Cary Fagan

Sleeping Weather: Book Review

AS PUBLISHED IN QUILL & QUIRE

Leon Stone, Cary Fagan’s leading man in Sleeping Weather, is a Toronto character who’s spent some time in Kingston penetentiary and who urgently wants an explanation for his childhood. Fagan gives him lots of emotional snarls to untangle: a daughter he’d clearly die for, a forgiving marriage (which he feels undeserving of), a business that eerily mimics his father’s, and a new neighbour named Vasily who reminds Leon (reluctantly) of himself. As Leon moves through his daily joys and trials, the contrast between his adult satisfaction in marriage and his devastation as a son grows starker.

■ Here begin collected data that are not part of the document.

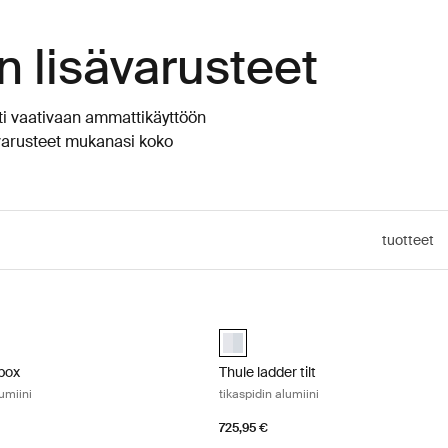
n lisävarusteet
ti vaativaan ammattikäyttöön
at varusteet mukanasi koko
tuotteet
box kuljetuskotelo alumiini Aluminum
Thule ladder tilt tikaspidin alumiini
box Alumiini (selected)
Thule ladder tilt Alumiini (selected)
 box
Thule ladder tilt
umiini
tikaspidin alumiini
725,95 €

Fagan’s expressive details create a strong sense of people and place. The reader really feels familiar with his Toronto. And from his base of accurate and compressed language, Fagan can risk making simple parallels between Leon’s troubles and those of other characters. In fact, he makes many, many parallels, which form a net of plot around Leon, his family, and his past. For instance, when Leon grudgingly befriends Vasily (the neo-father figure), his wife suddenly befriends a difficult patient who reminds her of her mother. Leon’s father bet on horses; Leon carves wild-eyed rocking horses. Leon’s workshop is in his basement; Vasily drinks himself to death in his basement next door. Fagan weaves Leon’s troubles into each scene, spreading the idea of neglect, conflict, and struggle for resolution over the narrative like a heavy mist.

In spite of this, Sleeping Weather is an uneven book. Exciting events happen with too little build-up. Others occur with too much, and the intended jolt falls flat. Characters like Vasily come across as overly symbolic; he seems more of an idea at Fagan’s fingertips than a truly broken man. There also seems to be a punch line to the book as the reader waits to learn what drove Leon to jail, then caused his housebound condition in Toronto. When the reason is revealed, it doesn’t seem new, or particularly compelling. This is disappointing in a book set so pleasingly in historical and contemporary Toronto featuring characters who have such nifty biographies.